AdjudicationWhat is adjudication?
Adjudication is the legal process by which an arbiter or judge reviews evidence and argumentation including legal reasoning set forth by opposing parties or litigants to come to a decision which determines rights and obligations between the parties involved. Three types of disputes are resolved through adjudication:
- Disputes between private parties, such as individuals or corporations.
- Disputes between private parties and public officials.
- Disputes between public officials or public bodies.
Adjudication is the judicial or legal process of hearing and settling a dispute or conflict in a recognised formal setting. This usually involves a court or tribunal hearing where the parties in dispute have the opportunity to present their argument in the form of legal evidence to the court.
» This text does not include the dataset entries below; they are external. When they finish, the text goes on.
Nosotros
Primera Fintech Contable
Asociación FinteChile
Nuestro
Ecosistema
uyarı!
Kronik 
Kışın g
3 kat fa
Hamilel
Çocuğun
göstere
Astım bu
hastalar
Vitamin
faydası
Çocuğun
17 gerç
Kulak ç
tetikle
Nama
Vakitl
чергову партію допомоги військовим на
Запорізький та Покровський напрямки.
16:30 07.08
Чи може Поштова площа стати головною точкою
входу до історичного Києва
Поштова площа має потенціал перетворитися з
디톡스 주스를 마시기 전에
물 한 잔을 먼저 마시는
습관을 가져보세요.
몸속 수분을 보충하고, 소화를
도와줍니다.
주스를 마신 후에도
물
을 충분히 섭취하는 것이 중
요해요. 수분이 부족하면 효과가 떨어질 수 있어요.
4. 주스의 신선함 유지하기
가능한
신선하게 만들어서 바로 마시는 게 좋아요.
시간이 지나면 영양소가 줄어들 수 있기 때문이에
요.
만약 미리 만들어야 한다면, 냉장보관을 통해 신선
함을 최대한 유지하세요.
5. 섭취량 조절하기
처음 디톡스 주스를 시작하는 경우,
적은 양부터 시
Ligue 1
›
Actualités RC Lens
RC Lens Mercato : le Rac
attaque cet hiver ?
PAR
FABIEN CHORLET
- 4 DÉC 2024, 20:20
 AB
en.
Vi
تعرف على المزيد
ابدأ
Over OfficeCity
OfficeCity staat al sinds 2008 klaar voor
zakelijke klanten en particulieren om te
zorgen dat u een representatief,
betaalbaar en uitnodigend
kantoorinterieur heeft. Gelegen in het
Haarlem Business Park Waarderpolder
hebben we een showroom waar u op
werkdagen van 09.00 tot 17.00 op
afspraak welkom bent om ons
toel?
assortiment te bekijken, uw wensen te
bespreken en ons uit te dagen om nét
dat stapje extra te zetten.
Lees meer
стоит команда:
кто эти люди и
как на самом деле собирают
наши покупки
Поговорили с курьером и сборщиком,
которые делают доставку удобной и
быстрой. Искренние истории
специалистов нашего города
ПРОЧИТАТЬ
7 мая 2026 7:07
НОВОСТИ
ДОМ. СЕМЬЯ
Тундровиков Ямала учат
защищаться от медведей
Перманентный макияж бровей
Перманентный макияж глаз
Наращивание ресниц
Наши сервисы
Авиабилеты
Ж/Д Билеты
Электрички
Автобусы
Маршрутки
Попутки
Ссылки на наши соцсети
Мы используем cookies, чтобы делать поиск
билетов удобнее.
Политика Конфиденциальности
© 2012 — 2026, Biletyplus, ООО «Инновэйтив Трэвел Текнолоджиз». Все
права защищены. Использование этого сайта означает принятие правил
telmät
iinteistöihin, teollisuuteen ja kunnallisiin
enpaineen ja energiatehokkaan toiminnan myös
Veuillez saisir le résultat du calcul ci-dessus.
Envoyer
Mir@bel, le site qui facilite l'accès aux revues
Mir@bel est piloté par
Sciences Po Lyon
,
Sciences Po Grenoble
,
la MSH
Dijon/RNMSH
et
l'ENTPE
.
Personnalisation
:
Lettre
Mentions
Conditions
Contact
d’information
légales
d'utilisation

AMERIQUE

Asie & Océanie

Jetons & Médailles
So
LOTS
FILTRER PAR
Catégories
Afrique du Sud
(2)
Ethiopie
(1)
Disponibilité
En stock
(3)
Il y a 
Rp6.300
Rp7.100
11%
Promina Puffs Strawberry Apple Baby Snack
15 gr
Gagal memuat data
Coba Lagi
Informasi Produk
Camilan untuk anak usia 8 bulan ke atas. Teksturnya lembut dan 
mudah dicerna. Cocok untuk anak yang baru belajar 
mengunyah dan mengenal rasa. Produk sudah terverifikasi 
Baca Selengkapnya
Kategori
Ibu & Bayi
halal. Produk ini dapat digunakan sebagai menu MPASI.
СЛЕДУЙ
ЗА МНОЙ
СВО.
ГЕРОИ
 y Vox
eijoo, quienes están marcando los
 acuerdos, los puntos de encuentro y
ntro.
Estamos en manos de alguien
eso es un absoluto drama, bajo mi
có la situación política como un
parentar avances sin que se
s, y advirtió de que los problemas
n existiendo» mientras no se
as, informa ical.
Normally the parties at conflict are represented by accredited lawyers who are recognised by the court. This process is governed by previously declared formal rules of evidence and procedure.
Once all the parties have presented their case there is a formal determination or decree issued by the court which indicates that the matter has been heard and settled. The person(s) making the decision is independent of the parties in conflict and is usually a judge, a jury or an administrative tribunal.
The judge’s finding is essentially a reasoned opinion based upon the facts presented to the court within the boundaries of the law, whether legislative, precedent or both. This opinion is the basis for any review should his decision be appealed to a higher court or legal authority. The fact that a judge’s opinion is open to scrutiny ensures that he demonstrates that he has thought carefully about his decision and can account for his reasons in reaching the decision.